Available data

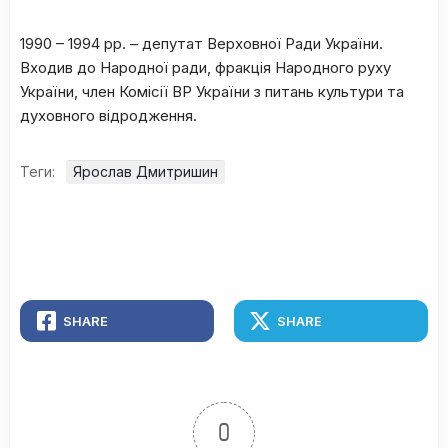
1990 – 1994 рр. – депутат Верховної Ради України.
Входив до Народної ради, фракція Народного руху
України, член Комісії ВР України з питань культури та
духовного відродження.
Теги:
Ярослав Дмитришин
SHARE
SHARE
0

Problem statement
Return all of the records above exactly as written. Omit each picture.

Task result
1990 – 1994 рр. – депутат Верховної Ради України.
Входив до Народної ради, фракція Народного руху
України, член Комісії ВР України з питань культури та
духовного відродження.
Теги:
Ярослав Дмитришин
SHARE
SHARE
0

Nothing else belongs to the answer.